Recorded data
══════════════════════════════
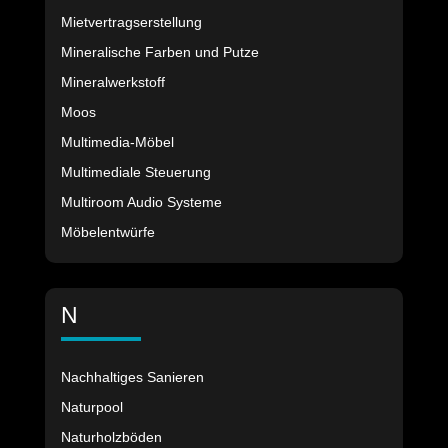
Mietvertragserstellung
Mineralische Farben und Putze
Mineralwerkstoff
Moos
Multimedia-Möbel
Multimediale Steuerung
Multiroom Audio Systeme
Möbelentwürfe
N
Nachhaltiges Sanieren
Naturpool
Naturholzböden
══════════════════════════════
*Assignment*
Each line from the one that includes "Mineralwerkstoff" down to the close of the records above is to be given again exactly, and no other line is to appear.

*Solution for this problem*
Mineralwerkstoff
Moos
Multimedia-Möbel
Multimediale Steuerung
Multiroom Audio Systeme
Möbelentwürfe
N
Nachhaltiges Sanieren
Naturpool
Naturholzböden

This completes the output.